A typical module execution follows these steps:

1. **Configure parameters**: Run the respective configuration notebook in `brieflow-analysis/analysis` to set parameters, which are saved to `brieflow-analysis/analysis/config/config.yml`.
   - Example: `0.configure_preprocess_params.ipynb`

2. **Test with dry run**: Use the local `.sh` script with the `-n` flag to perform a dry run.
   - Example: `sh 1.run_preprocessing.sh` (already includes `-n` flag)

3. **Execute full run**: 
   - **Local**: Remove `-n` flag from `.sh` script for local compute
   - **Slurm**: Use `_slurm.sh` script in a tmux session for HPC compute
     - Example: `bash 1.run_preprocessing_slurm.sh`

**Note:** Preprocessing, SBS, and phenotype modules include special slurm scripts that split runs by plate for optimization.

## HPC Integrations

The steps for running workflows currently include local and Slurm integration.
To use the Slurm integration for Brieflow configure the Slurm resources in [analysis/slurm/config.yaml](analysis/slurm/config.yaml).
The `slurm_partition` and `slurm_account` in `default-resources` need to be configured while the other resource requirements have suggested values.
These can be adjusted as necessary.

**Note:** Other Snakemake HPC integrations can be found in the [Snakemake plugin catalog](https://snakemake.github.io/snakemake-plugin-catalog/index.html#snakemake-plugin-catalog).
Only the `slurm` plugin has been tested.
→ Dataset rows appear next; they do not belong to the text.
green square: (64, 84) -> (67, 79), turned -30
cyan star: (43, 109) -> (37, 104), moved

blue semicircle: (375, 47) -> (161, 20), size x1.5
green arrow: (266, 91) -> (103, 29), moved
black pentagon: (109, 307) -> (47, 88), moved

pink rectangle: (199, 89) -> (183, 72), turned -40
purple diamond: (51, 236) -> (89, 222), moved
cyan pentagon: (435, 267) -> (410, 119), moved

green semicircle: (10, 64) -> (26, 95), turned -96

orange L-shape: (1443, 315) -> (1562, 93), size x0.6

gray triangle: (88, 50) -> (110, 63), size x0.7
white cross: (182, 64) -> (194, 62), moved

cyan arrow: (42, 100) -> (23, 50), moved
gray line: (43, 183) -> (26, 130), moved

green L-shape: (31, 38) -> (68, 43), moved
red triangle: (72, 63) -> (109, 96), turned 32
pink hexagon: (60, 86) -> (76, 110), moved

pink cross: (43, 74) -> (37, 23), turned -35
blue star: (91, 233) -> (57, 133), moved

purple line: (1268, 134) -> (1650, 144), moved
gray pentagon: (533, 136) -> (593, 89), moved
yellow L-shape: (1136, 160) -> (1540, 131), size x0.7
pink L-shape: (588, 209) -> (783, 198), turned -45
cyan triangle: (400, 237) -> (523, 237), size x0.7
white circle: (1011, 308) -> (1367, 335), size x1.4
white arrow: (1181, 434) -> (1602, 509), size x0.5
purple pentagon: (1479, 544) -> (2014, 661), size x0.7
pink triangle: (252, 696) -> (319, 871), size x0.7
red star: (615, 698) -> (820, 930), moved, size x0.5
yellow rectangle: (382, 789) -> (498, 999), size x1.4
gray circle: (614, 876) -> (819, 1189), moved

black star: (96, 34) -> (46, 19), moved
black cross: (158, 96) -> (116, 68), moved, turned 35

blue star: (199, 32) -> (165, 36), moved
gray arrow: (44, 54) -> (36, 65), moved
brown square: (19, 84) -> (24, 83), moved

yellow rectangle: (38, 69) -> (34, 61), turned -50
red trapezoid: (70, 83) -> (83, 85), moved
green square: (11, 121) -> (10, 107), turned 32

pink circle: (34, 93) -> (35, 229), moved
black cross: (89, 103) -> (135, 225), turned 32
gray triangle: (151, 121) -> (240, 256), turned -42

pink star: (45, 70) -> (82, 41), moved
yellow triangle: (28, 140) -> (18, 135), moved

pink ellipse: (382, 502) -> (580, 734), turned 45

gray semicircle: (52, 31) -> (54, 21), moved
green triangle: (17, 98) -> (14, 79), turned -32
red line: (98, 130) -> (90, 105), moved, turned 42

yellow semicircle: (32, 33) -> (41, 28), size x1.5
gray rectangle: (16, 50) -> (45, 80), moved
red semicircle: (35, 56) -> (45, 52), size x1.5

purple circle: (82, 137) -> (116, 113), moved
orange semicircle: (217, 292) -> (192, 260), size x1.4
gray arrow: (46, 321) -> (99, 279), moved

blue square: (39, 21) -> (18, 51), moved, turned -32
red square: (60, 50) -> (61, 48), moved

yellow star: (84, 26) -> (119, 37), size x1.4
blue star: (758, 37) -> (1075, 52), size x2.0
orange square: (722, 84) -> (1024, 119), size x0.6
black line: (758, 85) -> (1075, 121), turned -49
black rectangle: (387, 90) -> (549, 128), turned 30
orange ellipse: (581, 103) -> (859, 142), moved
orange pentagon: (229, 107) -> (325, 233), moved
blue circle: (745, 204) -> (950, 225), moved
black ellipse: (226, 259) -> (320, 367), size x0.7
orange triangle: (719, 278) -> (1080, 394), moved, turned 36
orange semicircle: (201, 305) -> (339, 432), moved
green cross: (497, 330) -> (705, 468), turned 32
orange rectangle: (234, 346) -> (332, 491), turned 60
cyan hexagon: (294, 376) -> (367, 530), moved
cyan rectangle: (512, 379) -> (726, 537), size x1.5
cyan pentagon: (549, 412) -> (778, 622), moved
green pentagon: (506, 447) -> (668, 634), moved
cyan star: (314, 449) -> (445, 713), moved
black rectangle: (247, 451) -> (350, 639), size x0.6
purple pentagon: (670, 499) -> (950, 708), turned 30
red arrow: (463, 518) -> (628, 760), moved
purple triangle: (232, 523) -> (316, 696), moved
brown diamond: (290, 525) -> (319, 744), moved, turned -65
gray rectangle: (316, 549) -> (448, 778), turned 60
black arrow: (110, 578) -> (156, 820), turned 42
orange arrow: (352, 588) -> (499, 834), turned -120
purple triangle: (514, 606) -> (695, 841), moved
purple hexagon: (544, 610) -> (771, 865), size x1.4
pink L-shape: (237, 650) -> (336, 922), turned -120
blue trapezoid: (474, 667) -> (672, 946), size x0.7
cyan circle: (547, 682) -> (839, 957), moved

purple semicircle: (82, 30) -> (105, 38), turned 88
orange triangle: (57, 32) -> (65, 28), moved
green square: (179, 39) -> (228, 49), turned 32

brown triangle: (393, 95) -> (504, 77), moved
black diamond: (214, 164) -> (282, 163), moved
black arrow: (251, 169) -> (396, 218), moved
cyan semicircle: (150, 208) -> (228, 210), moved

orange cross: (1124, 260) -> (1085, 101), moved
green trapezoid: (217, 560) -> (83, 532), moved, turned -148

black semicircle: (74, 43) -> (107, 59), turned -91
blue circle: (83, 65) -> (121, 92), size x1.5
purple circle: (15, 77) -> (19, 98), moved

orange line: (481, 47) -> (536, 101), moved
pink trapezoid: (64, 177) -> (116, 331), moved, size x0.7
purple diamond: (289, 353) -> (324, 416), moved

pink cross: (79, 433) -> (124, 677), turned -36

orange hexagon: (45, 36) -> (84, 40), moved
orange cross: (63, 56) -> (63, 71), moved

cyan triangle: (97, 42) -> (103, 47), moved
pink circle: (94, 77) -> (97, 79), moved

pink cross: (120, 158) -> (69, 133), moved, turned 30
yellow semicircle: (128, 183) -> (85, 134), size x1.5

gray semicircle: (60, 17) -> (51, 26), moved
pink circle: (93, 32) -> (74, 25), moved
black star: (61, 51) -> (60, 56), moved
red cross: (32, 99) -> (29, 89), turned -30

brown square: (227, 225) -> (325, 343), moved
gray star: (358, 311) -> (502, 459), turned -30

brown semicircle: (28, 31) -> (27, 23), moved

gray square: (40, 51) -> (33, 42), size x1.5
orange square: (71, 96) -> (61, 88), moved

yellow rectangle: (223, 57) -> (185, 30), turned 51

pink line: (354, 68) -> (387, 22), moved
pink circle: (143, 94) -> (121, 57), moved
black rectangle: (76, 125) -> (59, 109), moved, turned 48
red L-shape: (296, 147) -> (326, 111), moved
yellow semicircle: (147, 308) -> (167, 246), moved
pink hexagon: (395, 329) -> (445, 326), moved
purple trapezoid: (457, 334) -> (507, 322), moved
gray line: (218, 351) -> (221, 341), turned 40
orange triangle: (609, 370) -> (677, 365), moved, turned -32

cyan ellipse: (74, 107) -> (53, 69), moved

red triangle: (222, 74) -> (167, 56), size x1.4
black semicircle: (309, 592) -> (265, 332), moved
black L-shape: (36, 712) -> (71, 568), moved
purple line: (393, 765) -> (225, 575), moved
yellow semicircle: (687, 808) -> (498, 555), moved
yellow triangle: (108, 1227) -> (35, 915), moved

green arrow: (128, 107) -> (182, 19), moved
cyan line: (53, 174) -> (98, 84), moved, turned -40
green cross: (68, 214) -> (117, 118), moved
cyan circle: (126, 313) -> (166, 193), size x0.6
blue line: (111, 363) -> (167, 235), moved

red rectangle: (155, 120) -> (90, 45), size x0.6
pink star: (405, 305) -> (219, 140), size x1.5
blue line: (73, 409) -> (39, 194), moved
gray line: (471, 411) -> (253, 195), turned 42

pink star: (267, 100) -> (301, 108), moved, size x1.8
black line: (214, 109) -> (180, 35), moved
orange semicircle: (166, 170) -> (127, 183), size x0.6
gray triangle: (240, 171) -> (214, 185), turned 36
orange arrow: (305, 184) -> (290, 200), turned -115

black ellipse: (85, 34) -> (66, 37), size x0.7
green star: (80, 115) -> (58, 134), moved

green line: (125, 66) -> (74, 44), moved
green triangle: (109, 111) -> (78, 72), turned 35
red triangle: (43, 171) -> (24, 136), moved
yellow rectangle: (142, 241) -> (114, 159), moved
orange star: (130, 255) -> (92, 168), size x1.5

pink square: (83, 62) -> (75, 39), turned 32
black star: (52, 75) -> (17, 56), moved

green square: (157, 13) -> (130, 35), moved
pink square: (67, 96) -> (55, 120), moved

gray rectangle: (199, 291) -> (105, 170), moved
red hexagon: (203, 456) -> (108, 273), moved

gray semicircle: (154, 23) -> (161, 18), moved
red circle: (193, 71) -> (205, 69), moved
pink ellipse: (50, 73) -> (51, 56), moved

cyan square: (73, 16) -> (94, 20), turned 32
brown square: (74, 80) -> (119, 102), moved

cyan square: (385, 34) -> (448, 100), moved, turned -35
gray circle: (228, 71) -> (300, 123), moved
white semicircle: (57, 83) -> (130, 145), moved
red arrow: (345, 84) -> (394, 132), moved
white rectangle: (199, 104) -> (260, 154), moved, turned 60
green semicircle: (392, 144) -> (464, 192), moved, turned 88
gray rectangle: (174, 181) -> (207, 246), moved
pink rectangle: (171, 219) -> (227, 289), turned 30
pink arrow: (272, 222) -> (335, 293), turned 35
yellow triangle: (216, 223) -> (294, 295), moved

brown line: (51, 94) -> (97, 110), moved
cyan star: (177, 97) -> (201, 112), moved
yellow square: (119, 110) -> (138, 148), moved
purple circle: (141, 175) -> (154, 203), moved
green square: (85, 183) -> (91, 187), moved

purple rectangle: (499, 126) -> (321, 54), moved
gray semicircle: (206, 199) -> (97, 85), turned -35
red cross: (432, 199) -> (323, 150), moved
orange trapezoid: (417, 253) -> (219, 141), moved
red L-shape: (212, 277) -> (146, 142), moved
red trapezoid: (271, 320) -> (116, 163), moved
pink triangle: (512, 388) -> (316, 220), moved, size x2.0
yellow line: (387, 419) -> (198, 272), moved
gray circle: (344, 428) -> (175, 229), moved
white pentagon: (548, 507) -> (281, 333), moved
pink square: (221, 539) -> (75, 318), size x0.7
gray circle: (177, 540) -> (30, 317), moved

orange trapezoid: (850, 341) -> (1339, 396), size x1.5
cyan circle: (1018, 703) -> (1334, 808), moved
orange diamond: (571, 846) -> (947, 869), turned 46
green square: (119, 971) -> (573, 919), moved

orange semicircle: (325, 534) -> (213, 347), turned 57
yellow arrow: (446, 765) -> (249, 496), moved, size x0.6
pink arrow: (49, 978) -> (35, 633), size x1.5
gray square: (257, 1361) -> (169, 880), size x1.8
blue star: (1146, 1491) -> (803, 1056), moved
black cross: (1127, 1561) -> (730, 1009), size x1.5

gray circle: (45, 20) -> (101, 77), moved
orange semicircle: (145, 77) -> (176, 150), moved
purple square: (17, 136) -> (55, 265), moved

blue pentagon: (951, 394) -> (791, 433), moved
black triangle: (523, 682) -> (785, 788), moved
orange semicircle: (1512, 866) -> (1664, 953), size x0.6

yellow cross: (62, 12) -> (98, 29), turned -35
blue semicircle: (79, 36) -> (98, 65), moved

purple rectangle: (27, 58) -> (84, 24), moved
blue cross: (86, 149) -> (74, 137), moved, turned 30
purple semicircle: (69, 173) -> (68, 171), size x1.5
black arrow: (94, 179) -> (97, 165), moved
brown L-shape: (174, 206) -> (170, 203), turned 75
It is important to understand that these plugins assume that the Snakemake scheduler will operate on the head HPC node, and *only the individual jobs* are submitted to the various nodes available to the HPC. Therefore, the Snakefile should be run through bash on the head node (with `slurm` or other HPC configurations). We recommend starting a tmux session for this, especially for larger jobs.

## Module-by-Module Instructions

### Preprocess

**Configure**: Run `0.configure_preprocess_params.ipynb` to set preprocessing parameters.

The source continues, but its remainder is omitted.